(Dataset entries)
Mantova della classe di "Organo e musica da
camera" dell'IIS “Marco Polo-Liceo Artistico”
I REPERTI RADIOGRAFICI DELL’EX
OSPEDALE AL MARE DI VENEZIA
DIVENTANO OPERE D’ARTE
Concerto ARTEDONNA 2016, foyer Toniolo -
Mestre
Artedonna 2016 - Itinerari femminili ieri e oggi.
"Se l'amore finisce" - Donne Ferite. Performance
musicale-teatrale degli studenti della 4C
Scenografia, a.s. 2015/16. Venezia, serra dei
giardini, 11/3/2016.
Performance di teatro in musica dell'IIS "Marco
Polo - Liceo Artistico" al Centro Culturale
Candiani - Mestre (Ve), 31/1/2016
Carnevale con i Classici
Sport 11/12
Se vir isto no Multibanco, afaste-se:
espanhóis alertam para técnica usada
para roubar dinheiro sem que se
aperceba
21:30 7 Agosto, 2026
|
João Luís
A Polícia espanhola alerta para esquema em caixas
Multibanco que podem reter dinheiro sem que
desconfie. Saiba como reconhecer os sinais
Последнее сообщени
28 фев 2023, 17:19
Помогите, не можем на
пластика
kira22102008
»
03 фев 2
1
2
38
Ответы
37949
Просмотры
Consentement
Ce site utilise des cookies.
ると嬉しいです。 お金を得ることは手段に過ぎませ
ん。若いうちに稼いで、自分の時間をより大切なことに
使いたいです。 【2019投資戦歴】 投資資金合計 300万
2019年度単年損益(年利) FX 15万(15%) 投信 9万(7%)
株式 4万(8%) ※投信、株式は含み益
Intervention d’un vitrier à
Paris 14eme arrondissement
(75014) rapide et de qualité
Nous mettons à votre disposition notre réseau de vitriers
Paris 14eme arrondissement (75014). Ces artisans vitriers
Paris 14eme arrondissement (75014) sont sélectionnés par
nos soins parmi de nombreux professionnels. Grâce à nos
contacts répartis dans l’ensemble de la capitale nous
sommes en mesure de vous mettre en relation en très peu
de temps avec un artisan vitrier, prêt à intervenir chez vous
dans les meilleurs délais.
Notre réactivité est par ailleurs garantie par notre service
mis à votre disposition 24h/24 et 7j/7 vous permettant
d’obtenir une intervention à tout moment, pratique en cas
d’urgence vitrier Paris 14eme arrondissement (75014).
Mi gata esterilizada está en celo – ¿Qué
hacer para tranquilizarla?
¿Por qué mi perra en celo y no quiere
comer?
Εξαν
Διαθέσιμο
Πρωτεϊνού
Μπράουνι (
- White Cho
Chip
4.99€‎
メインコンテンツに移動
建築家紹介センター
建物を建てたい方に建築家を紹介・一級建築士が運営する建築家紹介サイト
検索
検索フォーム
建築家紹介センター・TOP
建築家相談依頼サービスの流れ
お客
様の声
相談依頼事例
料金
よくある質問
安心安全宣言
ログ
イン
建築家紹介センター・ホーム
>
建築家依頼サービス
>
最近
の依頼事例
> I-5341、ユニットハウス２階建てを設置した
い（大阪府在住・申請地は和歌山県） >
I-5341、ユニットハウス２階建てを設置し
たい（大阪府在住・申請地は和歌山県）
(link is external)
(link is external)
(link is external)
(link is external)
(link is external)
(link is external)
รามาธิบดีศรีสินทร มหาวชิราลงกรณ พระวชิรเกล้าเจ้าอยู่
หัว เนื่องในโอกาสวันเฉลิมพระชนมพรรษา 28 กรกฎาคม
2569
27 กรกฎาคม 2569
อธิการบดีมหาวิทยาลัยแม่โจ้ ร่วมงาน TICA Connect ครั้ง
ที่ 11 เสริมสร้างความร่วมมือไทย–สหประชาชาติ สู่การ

• Required work: Show all of the lines above in which "disposition" is present.

• Response:
Nous mettons à votre disposition notre réseau de vitriers
mis à votre disposition 24h/24 et 7j/7 vous permettant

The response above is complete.